The Limits of Control par Vadim
A tous ceux pour qui le pitch du film constituait son intérêt principal, il convient de déconseiller d'aller voir The Limits Of Control. Présenté comme l'histoire d'un tueur à gages doublé d'un road movie, on imagine Bankolé dans un nouveau Pulp Fiction qui rencontrerait Crossroads: la bande-annonce nous vend la présence d'acteurs fantastiques (Gael Garcia Bernal, Bill Murray, Paz de la Huerta (nue et magnifique), Tilda Swinton), mais pas aussi peu d'apparitions, et il est difficile de ne pas être désarçonné par le résultat.
The Limits Of Control est une poésie, mais le dire comme ça serait le réduire, en faire un cliché. TLOC est un film sur Isaach de Bankolé, sur sa démarche, sur son corps, sa présence hypnotique, sa stature, son immobilité surtout, son comportement, qui ne change jamais, sauf de costume, selon les lieux. Il ne parle presque pas des deux heures, ne rencontre presque personne et ne leur adresse pratiquement jamais la parole, à part pour énoncer des interdictions, et quand il le fait sa voix est d'une gravité à impressioner les curés.

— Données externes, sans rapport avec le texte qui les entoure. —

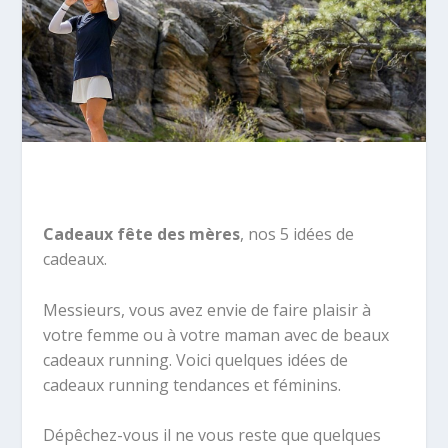
Cadeaux fête des mères
, nos 5 idées de
cadeaux.
Messieurs, vous avez envie de faire plaisir à
votre femme ou à votre maman avec de beaux
cadeaux running. Voici quelques idées de
cadeaux running tendances et féminins.
Dépêchez-vous il ne vous reste que quelques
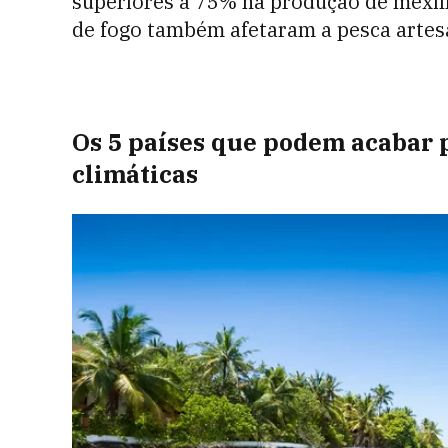
superiores a 75% na produção de mexilhõ
de fogo também afetaram a pesca artesan
Os 5 países que podem acabar 
climáticas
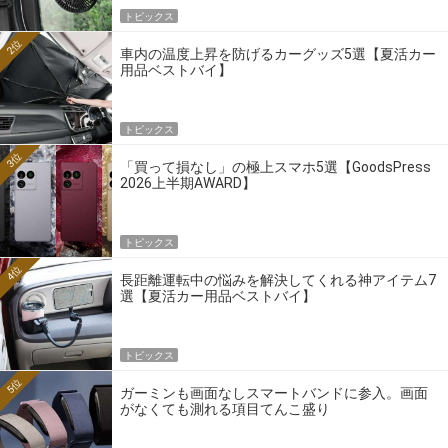
トピックス
2位
車内の温度上昇を防げるカーグッズ5選【夏活カー
用品ベストバイ】
トピックス
3位
「買って損なし」の極上スマホ5選【GoodsPress
2026上半期AWARD】
トピックス
4位
長距離運転中の悩みを解決してくれる神アイテム7
選【夏活カー用品ベストバイ】
トピックス
5位
ガーミンも画面なしスマートバンドに参入。画面
がなくても測れる項目てんこ盛り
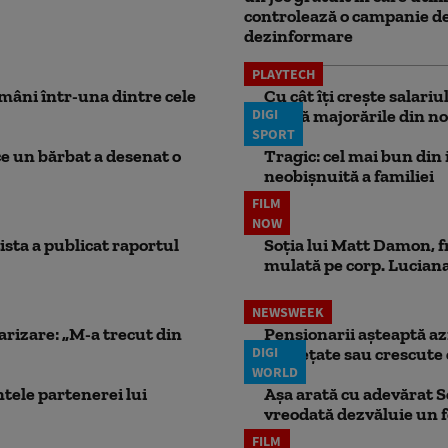
controlează o campanie d
dezinformare
PLAYTECH
mâni într-una dintre cele
Cu cât îți crește salari
DIGI
aplică majorările din no
SPORT
ce un bărbat a desenat o
Tragic: cel mai bun din i
neobișnuită a familiei
FILM
NOW
ista a publicat raportul
Soția lui Matt Damon, f
mulată pe corp. Luciana 
NEWSWEEK
larizare: „M-a trecut din
Pensionarii așteaptă azi
DIGI
înghețate sau crescute 
WORLD
ele partenerei lui
Așa arată cu adevărat S
vreodată dezvăluie un
FILM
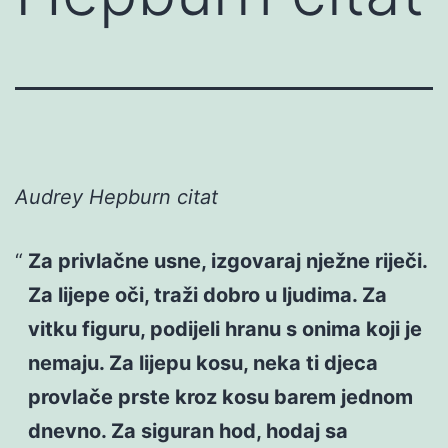
Audrey Hepburn citat
Za privlačne usne, izgovaraj nježne riječi.
Za lijepe oči, traži dobro u ljudima. Za
vitku figuru, podijeli hranu s onima koji je
nemaju. Za lijepu kosu, neka ti djeca
provlače prste kroz kosu barem jednom
dnevno. Za siguran hod, hodaj sa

TLOC est un film extrêmement lent. Il ne s'y passe rien, le sel possible de l'intrigue (comment va-t-il s'introduire chez l'Américain, le tuer), désamorcé, et on y suit seulement de Bankolé évoluer dans des espaces privés qu'il s'attache à ne pas violer de sa présence. Une des grandes forces du film consiste en ces plans toujours très courts, aux points de vue multiples, au cadrage désarçonnant parfois, coupant les corps sous la tête, se cachant derrière des obstacles, qui donnent à eux seuls un rythme visuel à une action inexistante. Ajoutez-y une bande son choisie avec un soin incroyable, et les paysages arides et éblouissants de désolation de l'Espagne, qui défilent derrière les vitres, et vous aurez un des films les plus beaux de l'année.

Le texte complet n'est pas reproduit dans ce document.